看来,我除了肌肉疼痛外,身体各部骨骼、器官均完好,下一步我可以活动一下手臂了。我抬起手,将手放在眼前,衣服还算完好,手上布满了细密的黑点,我搽了搽手,搽过的部分露出了婴儿状细嫩的皮肤,这是我的皮肤么?我以前好像没有这么白。正当我注视着不属于我的手仔细思考时,皮肤下又泛起了细密的红点,这是血。这种细密的出血点是毛细血管破裂造成的,原来我手上的黑点是血干枯后形成的。
但让我疑惑的是,这种大面积毛细血管破裂多数发生在潜水员身上,当他们潜水过深时,强大的水压使他们毛细血管大面积破裂出血。我是在什么地方经受了强大的压力那?这种压力又必须像水一样无孔不入才会造成我全身毛细血管出血,要不然我不会全身肌肉疼痛。
我疑惑地站起身来,这个平时简单的动作几乎耗尽了我全身的力气。不过我心中反而欣喜万分,既然只是肌肉疼痛,那好办。记得小时候父亲常常在拉我起床时说:生命在于运动,有疼痛,就活动。我强忍着疼痛打起了陈氏太极拳,这种缓慢的拳法最适合活动受伤的肌肉。一套太极拳打完,我意犹未尽的打起了劈挂拳,心中回想起父亲的喊声:“震动肌肉,凝聚爆发,一拳即出,全力以赴”。
一套拳打完,我心情舒畅。转过身来,我观察着周围的环境并寻找着我的同伴。我现在身处于一个半山坡上,好像是阳坡(阳坡,我什么时候到了阳坡,我们应该在神农架壑底),坡上长着低矮的灌木与稀疏的小草,对面山上周围乱石层叠,好像才经过一场地震,坡底有一条新裂的大沟。不远处灌木中有几个桔黄色斑点,那是同伴们身上的登山服的颜色。
我走过去从灌木丛中拉出了几个同伴,行囊中的野外救生药刚好用上,我用嗅盐救醒了他们几个,又四处寻找那两个向导的踪迹,他们可没有穿桔红色的登山服,因此找起来颇为麻烦。好不容易我发现了向导老陈,救醒他后,老陈呆呆的坐着,我一边检查着他背的行囊,一边四处寻找着大陈的踪迹。
我与几个同伴都属于“阴谋派”的人,做起事来喜欢事先进行详尽的计划,从我们此次探险计划了三年就可以看出一斑,因此对于我和我们同伴的行囊我不需检查,我们下山时都已固定结实,经过这无数的翻滚,行囊都完好无损。至于向导就难说了,虽然我们下山前也检查过他们,但毕竟不是在自己身上的东西。

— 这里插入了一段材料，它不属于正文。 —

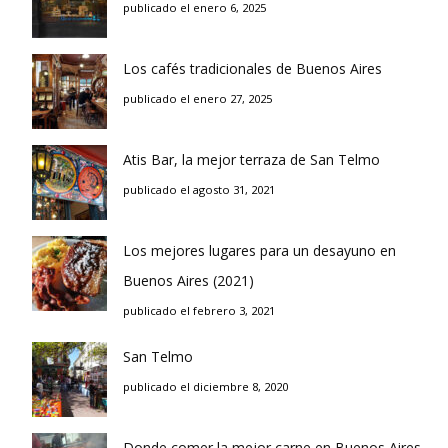
publicado el enero 6, 2025
Los cafés tradicionales de Buenos Aires
publicado el enero 27, 2025
Atis Bar, la mejor terraza de San Telmo
publicado el agosto 31, 2021
Los mejores lugares para un desayuno en
Buenos Aires (2021)
publicado el febrero 3, 2021
San Telmo
publicado el diciembre 8, 2020
Donde comer la mejor carne en Buenos Aires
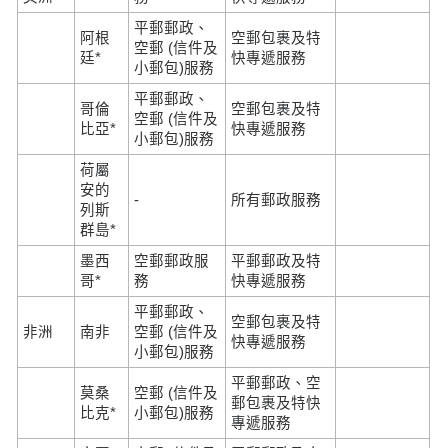
平郵郵政、
阿根
空郵包裹及特
空郵 (信件及
廷*
快專遞服務
小郵包)服務
平郵郵政、
哥倫
空郵包裹及特
空郵 (信件及
比亞*
快專遞服務
小郵包)服務
荷屬
安的
-
所有郵政服務
列斯
群島*
墨西
空郵郵政服
平郵郵政及特
哥*
務
快專遞服務
平郵郵政、
空郵包裹及特
非洲
南非
空郵 (信件及
快專遞服務
小郵包)服務
平郵郵政、空
莫桑
空郵 (信件及
郵包裹及特快
比克*
小郵包)服務
專遞服務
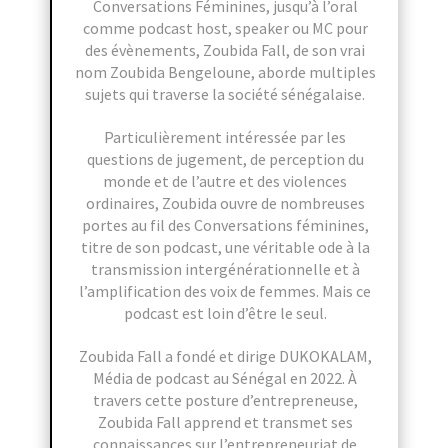
Conversations Féminines, jusqu’à l’oral
comme podcast host, speaker ou MC pour
des évènements, Zoubida Fall, de son vrai
nom Zoubida Bengeloune, aborde multiples
sujets qui traverse la société sénégalaise.
Particulièrement intéressée par les
questions de jugement, de perception du
monde et de l’autre et des violences
ordinaires, Zoubida ouvre de nombreuses
portes au fil des Conversations féminines,
titre de son podcast, une véritable ode à la
transmission intergénérationnelle et à
l’amplification des voix de femmes. Mais ce
podcast est loin d’être le seul.
Zoubida Fall a fondé et dirige DUKOKALAM,
Média de podcast au Sénégal en 2022. À
travers cette posture d’entrepreneuse,
Zoubida Fall apprend et transmet ses
connaissances sur l’entrepreneuriat de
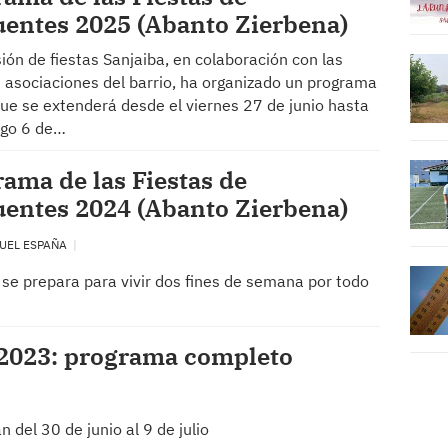
entes 2025 (Abanto Zierbena)
ión de fiestas Sanjaiba, en colaboración con las
s asociaciones del barrio, ha organizado un programa
que se extenderá desde el viernes 27 de junio hasta
ngo 6 de…
ama de las Fiestas de
entes 2024 (Abanto Zierbena)
UEL ESPAÑA
o se prepara para vivir dos fines de semana por todo
 2023: programa completo
 del 30 de junio al 9 de julio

果然,老陈背的行囊中两套太阳能充电器的硅板都有破损,不过幸运的是都还可以修理,行囊中的植物标本倒是不怕压的,我也懒得检查下去,就走过去问老陈:“老陈,你走在最后,我记得在你身后只有大陈了,他是押后走得吧,你看到他了吗?”
“埋了”不善言辞的老陈永简短的话语对我说,在我再三询问才知道,原来大陈背的是补给品,行囊不规则,在掉落的过程中卡在隧道中,随即被崩塌的土石掩埋了。
我不知道怎么安慰他,我对他说:“我们赶快呼叫救援,也许还有救。”
我俩走到正在缓慢的活动的尹东身边,我对他说:“你是医生,快去出听诊器给他们几个检查身体。”我转身对高山说:“物理老师,赶快用gps定位,我们呼叫救援。”“你也不能闲着,”我对周毅说:“你搞过机械制造,立即修理损坏的太阳能硅板,把两付硅板并成一付能用的,架起炉子来烧热水。大陈找不到,我们没有食物了,我要去打猎,拿付弩弓给我。”我背好武士刀,手持弩弓向山坡下走去。有水的地方就有猎物,我想。
这时,高山发出了一声大叫,叫声之高亢令宿鸟惊飞。“全是活动的肉啊”,望着惊飞的鸟我决定,下次打猎时一定不能带上高山。
“老大,开来看那,大事不好了。”大惊小怪什么,恶魔降临?世界末日?没有啊!我不满地转身又向坡上走去。“老大,你看看,这是怎么回事?”高山激动的挥舞着六分仪,我一看立刻惊出一身冷汗:“gps在那,拿来测测”
“gps全部不能用了”
“还有一个六分仪,拿过来测一下。”
在反复的校验后,我们都冷静下来,我们现在居然到了泰山。这个结果不会有错的,越是简单的、原始的机械越不容易出错,gps或许会出错,六分仪不会出错。我们,的的确确,到了泰山。
怪不得我自醒来后总有一种怪异的感觉,这山,这岩石,这苍松,都不是神农架所特有的,老陈用山民的直觉感觉到了这一切,所以他一直默默无言,可笑的是我总认为他是在为大陈而伤心。
至于我们是怎么到泰山的,看来这一切已经超出了我们的理解范围。或许我们掉入一个洞中,这个洞贯通神农架与泰山,也就是说我们从神农架穿山而过,又穿泰山而出——不过我们谁都知道这个理由可是一个大笑话。几千公里的路程啊,可能有这么长的山洞吗?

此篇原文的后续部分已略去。